┌────────

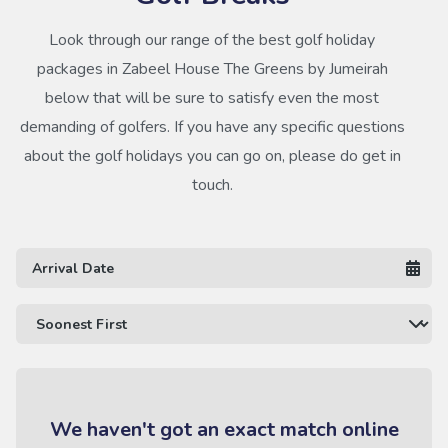
Look through our range of the best golf holiday
packages in Zabeel House The Greens by Jumeirah
below that will be sure to satisfy even the most
demanding of golfers. If you have any specific questions
about the golf holidays you can go on, please do get in
touch.
We haven't got an exact match online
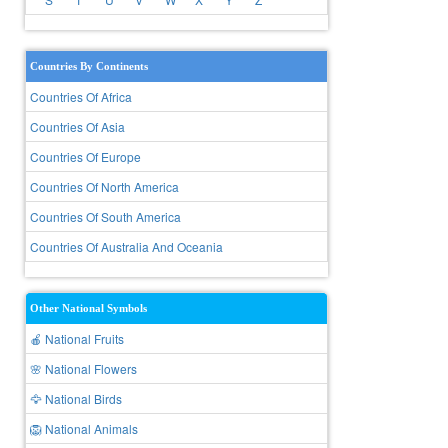
Countries By Continents
Countries Of Africa
Countries Of Asia
Countries Of Europe
Countries Of North America
Countries Of South America
Countries Of Australia And Oceania
Other National Symbols
🍎 National Fruits
🌸 National Flowers
🦅 National Birds
🦁 National Animals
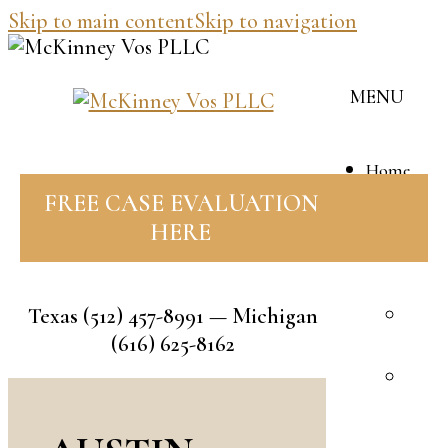
Skip to main content
Skip to navigation
MENU
Home
Our
FREE CASE EVALUATION
Team
HERE
J
M
Texas
(512) 457-8991
— Michigan
B
(616) 625-8162
V
R
F
A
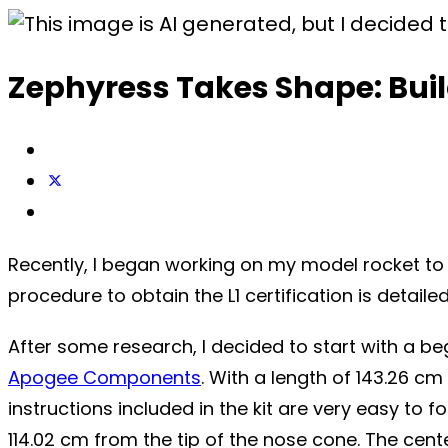
Zephyress Takes Shape: Build
Recently, I began working on my model rocket to a
procedure to obtain the L1 certification is detaile
After some research, I decided to start with a begi
Apogee Components
. With a length of 143.26 cm
instructions included in the kit are very easy to 
114.02 cm from the tip of the nose cone. The center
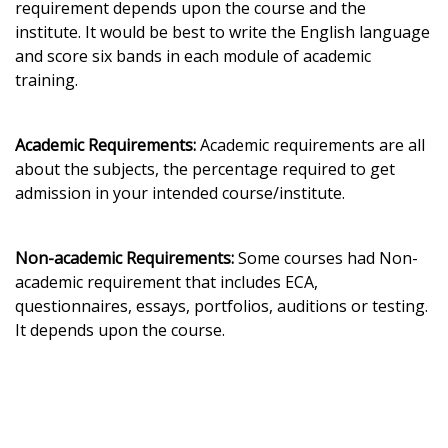
requirement depends upon the course and the
institute. It would be best to write the English language
and score six bands in each module of academic
training.
Academic Requirements:
Academic requirements are all
about the subjects, the percentage required to get
admission in your intended course/institute.
Non-academic Requirements:
Some courses had Non-
academic requirement that includes ECA,
questionnaires, essays, portfolios, auditions or testing.
It depends upon the course.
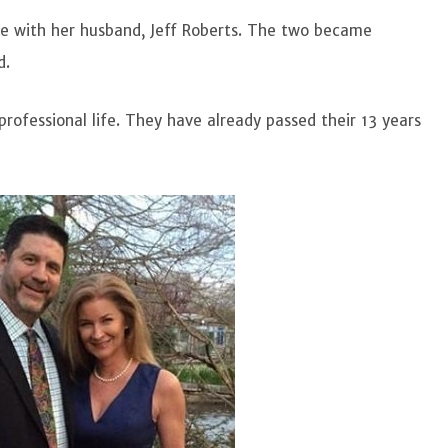
ife with her husband, Jeff Roberts. The two became
od.
rofessional life. They have already passed their 13 years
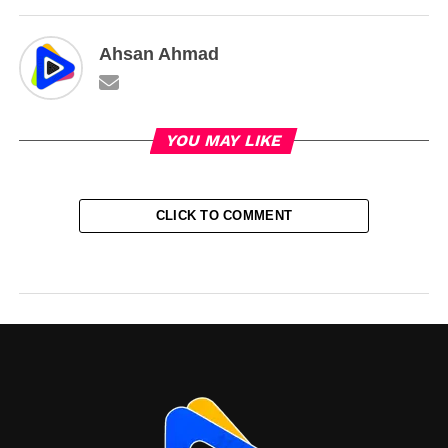
Ahsan Ahmad
YOU MAY LIKE
CLICK TO COMMENT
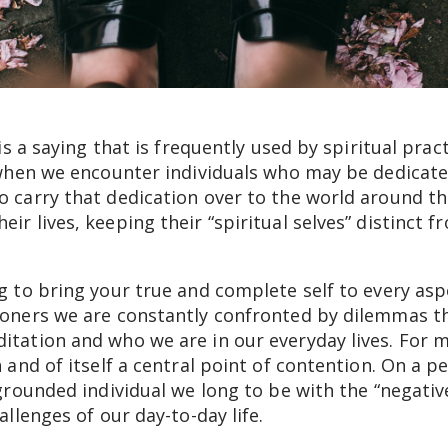
 is a saying that is frequently used by spiritual pra
 when we encounter individuals who may be dedicated
to carry that dedication over to the world around 
ir lives, keeping their “spiritual selves” distinct f
ng to bring your true and complete self to every asp
ioners we are constantly confronted by dilemmas tha
itation and who we are in our everyday lives. For m
n and of itself a central point of contention. On a pe
, grounded individual we long to be with the “negat
hallenges of our day-to-day life.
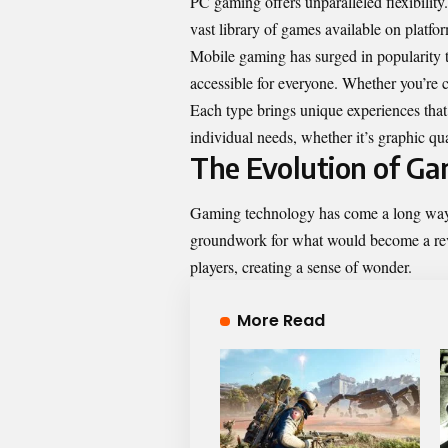
PC gaming offers unparalleled flexibilit
vast library of games available on platfo
Mobile gaming has surged in popularity t
accessible for everyone. Whether you’re 
Each type brings unique experiences that
individual needs, whether it’s graphic qu
The Evolution of G
Gaming technology has come a long way s
groundwork for what would become a revo
players, creating a sense of wonder.
More Read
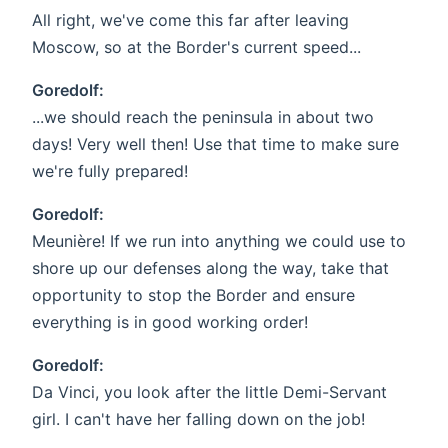
All right, we've come this far after leaving
Moscow, so at the Border's current speed...
Goredolf:
...we should reach the peninsula in about two
days! Very well then! Use that time to make sure
we're fully prepared!
Goredolf:
Meunière! If we run into anything we could use to
shore up our defenses along the way, take that
opportunity to stop the Border and ensure
everything is in good working order!
Goredolf:
Da Vinci, you look after the little Demi-Servant
girl. I can't have her falling down on the job!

└────────

_Exercise brief_
Find the line with "groundwork for what would become a revo" in the entries above. Set down exactly every line from it up to and including the line with "days! Very well", images excluded.

_Task response_
groundwork for what would become a revo
players, creating a sense of wonder.
More Read
All right, we've come this far after leaving
Moscow, so at the Border's current speed...
Goredolf:
...we should reach the peninsula in about two
days! Very well then! Use that time to make sure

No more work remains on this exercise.